The Coalition Agreement made a huge commitment to overseas aid on behalf of the UK:

The target of spending 0.7% of GNI on overseas aid will also remain in place.

Do Oxfam, CAFOD, etc really want to see EU governments prevaricate for years on their aid spending on the basis that they can’t get a Tobin tax agreed with Singapore? Or Shanghai? Or whoever else thinks that they can set up an offshore centre to catch the business?

Why doesn’t Oxfam spend its £15.7 million annual campaigning war chest persuading some other EU governments to front up more aid cash? Just to give that figure some context UK political parties are limited to spending £18.96 million every four or five years to persuade the country to vote for them.
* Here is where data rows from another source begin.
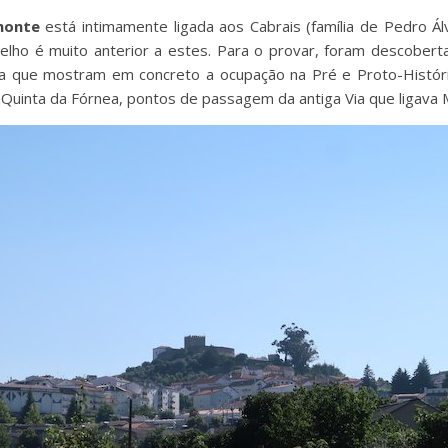
monte
está intimamente ligada aos Cabrais (família de Pedro Ál
lho é muito anterior a estes. Para o provar, foram descobert
nha que mostram em concreto a ocupação na Pré e Proto-Histó
a Quinta da Fórnea, pontos de passagem da antiga Via que ligava 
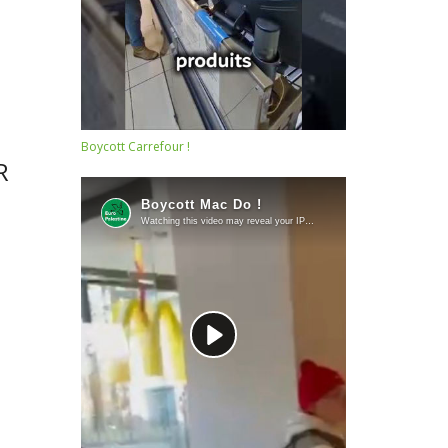
Boycott Carrefour !
R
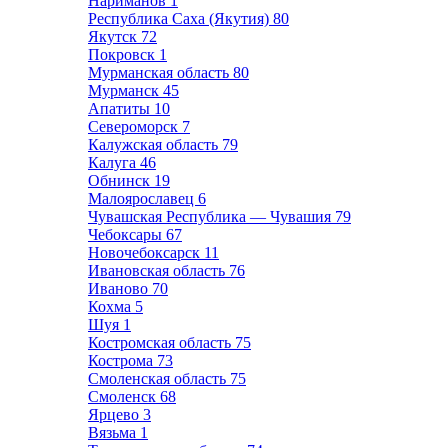
Нариманов
1
Республика Саха (Якутия)
80
Якутск
72
Покровск
1
Мурманская область
80
Мурманск
45
Апатиты
10
Североморск
7
Калужская область
79
Калуга
46
Обнинск
19
Малоярославец
6
Чувашская Республика — Чувашия
79
Чебоксары
67
Новочебоксарск
11
Ивановская область
76
Иваново
70
Кохма
5
Шуя
1
Костромская область
75
Кострома
73
Смоленская область
75
Смоленск
68
Ярцево
3
Вязьма
1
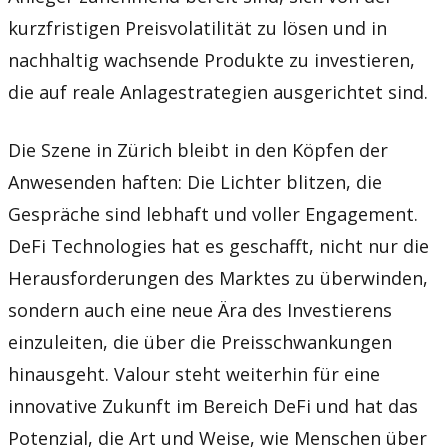
kurzfristigen Preisvolatilität zu lösen und in
nachhaltig wachsende Produkte zu investieren,
die auf reale Anlagestrategien ausgerichtet sind.
Die Szene in Zürich bleibt in den Köpfen der
Anwesenden haften: Die Lichter blitzen, die
Gespräche sind lebhaft und voller Engagement.
DeFi Technologies hat es geschafft, nicht nur die
Herausforderungen des Marktes zu überwinden,
sondern auch eine neue Ära des Investierens
einzuleiten, die über die Preisschwankungen
hinausgeht. Valour steht weiterhin für eine
innovative Zukunft im Bereich DeFi und hat das
Potenzial, die Art und Weise, wie Menschen über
Oxfam spends pretty much that every year.

It seems that Oxfam & co. want to see the rest of the EU rape London, which would pay 80% of the EU tax take, to pay their dues. So we get to pay twice. Thanks Oxfam, Archbishop Rowan Williams and sundry Occupy weirdies.

Tuesday, 1 November 2011

Swedish finance minister says: "Noooooo!"

According to the BBC:

A European financial transaction tax is unlikely to raise the sums of money projected as it would encourage firms to move overseas, Sweden's finance minister has told the BBC.

Anders Borg said Sweden abandoned its own transaction tax after most trading companies left the country.

The tax "had a very detrimental impact on our financial markets", he said.

If the European Union introduces the tax, firms could simply move to New York or Asia, Mr Borg said.

In theory the EU's version of Tobin will raise £50 billion of which £40 billion will come out of London. In practice the tax will raise very little but will destroy London's capital markets businesses. In Sweden they raised 3% of what they were expcting and quickly gave up but not before their capital markets transactions had migrated to ... London.